Binnen de academische literatuur worden verscheidene theorieën naar voren geschoven als verklaringsmechanismen voor hun hogere tevredenheid met hun job[20]. Het zou ons te ver leiden om deze theorieën hier in detail te bespreken, maar ze hebben wel duidelijk één gemeenschappelijke noemer: de intrinsieke motivatie voor het werk wordt steeds centraal gezet.

Mensen worden in hun gedragingen gestuurd door hun motivaties. Deze motivaties kunnen van een externe bron (een gewenste beloning, een gevreesde straf) komen en dan spreken we van ‘extrinsieke motivaties’. Je dochter helpt bijvoorbeeld de tafel afruimen omdat ze dan een snoepje of een complimentje krijgt, een automobilist houdt zich aan de maximumsnelheid omdat hij anders een boete kan krijgen, … Maar de motivatie kan ook vanuit de persoon zelf komen.
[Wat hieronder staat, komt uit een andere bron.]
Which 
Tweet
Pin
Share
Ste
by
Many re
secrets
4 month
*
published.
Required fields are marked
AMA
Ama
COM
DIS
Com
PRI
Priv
De motivatie is dan ‘intrinsiek’. Je buurvrouw gaat elke week dansen omdat ze dit graag doet. Een student leest een bijkomende boek omdat hij dit interessant vindt. Gedragingen worden vaak gestuurd door meerdere motivaties tegelijkertijd, die zowel intrinsiek als extrinsiek kunnen zijn. Zo zal je collega misschien met de fiets naar het werk komen omdat hij graag fietst, zijn conditie wil onderhouden, dit beter is voor het milieu (en hij dit belangrijk vindt) – allemaal intrinsieke motivaties - maar eveneens omdat hij hiervoor een mooie fietsvergoeding krijgt – extrinsieke motivatie.
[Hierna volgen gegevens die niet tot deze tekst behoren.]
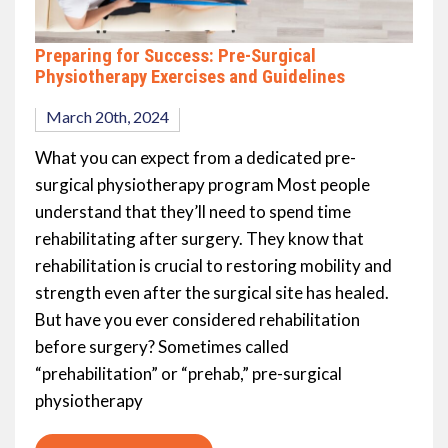
Preparing for Success: Pre-Surgical
Physiotherapy Exercises and Guidelines
March 20th, 2024
What you can expect from a dedicated pre-
surgical physiotherapy program Most people
understand that they’ll need to spend time
rehabilitating after surgery. They know that
rehabilitation is crucial to restoring mobility and
strength even after the surgical site has healed.
But have you ever considered rehabilitation
before surgery? Sometimes called
“prehabilitation” or “prehab,” pre-surgical
physiotherapy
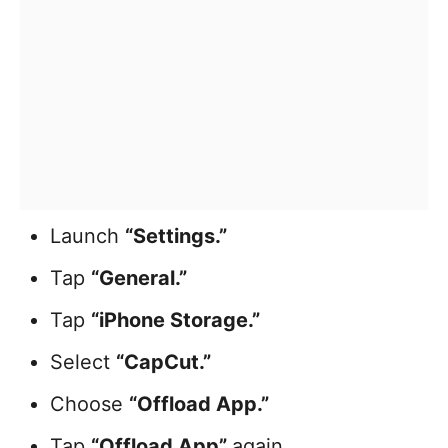
Launch
“Settings.”
Tap
“General.”
Tap
“iPhone Storage.”
Select
“CapCut.”
Choose
“Offload App.”
Tap
“Offload App”
again
.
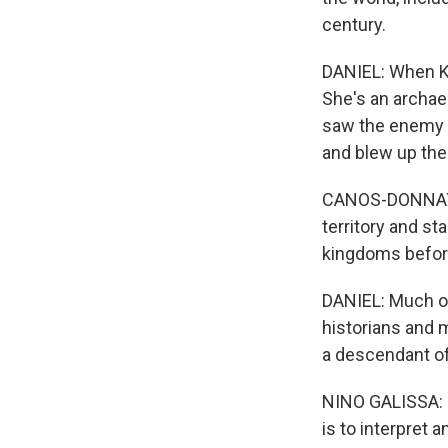
century.
DANIEL: When Ka
She's an archaeo
saw the enemy a
and blew up the
CANOS-DONNAY: 
territory and st
kingdoms before
DANIEL: Much o
historians and 
a descendant of 
NINO GALISSA: (T
is to interpret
Ook in de keuze voor een job worden mensen gestuurd door intrinsieke en extrinsieke motivaties. En het is juist hierin dat de literatuur een duidelijk verschil aanduidt tussen de beroepskrachten in het middenveld en vele werknemers in de for-profit sector. Beroepskrachten in de social profit en het middenveld lijken vaak veel sterker gedreven te worden door intrinsieke motivaties voor hun werk, terwijl vele werknemers in de for-profit meer belang hechten aan extrinsieke aspecten, zoals het loon, de arbeidsvoorwaarden en de status van de job. De beroepskracht uit het middenveld kiest veeleer voor zijn job omdat dit de mogelijkheid biedt om mensen te helpen, omdat ze het werk belangrijk en zinvol vinden, omdat dit de mogelijkheid biedt om een verschil te maken, omdat ze het als een roeping zien, …[21]

Kanttekening: Doet men ander werk in het middenveld of werken daar andere mensen?

Zoals reeds gezegd wijzen verscheidene theorieën op het belang van de intrinsieke motivaties van beroepskrachten in het middenveld in hun keuze voor de job. We kunnen hierin echter twee verschillende benaderingen onderscheiden.

De eerst benadering wijst naar de jobs zelf als verklarende factor. Jobs in middenveldorganisaties bezitten andere en meer intrinsiek motiverende en belonende kenmerken dan jobs in for-profit organisaties. Deze inherente verschillen tussen jobs in het middenveld en in for-profit organisaties zijn de verklaring voor de verschillen in arbeidstevredenheid en tevredenheid met verscheidene aspecten van de job tussen deze sectoren.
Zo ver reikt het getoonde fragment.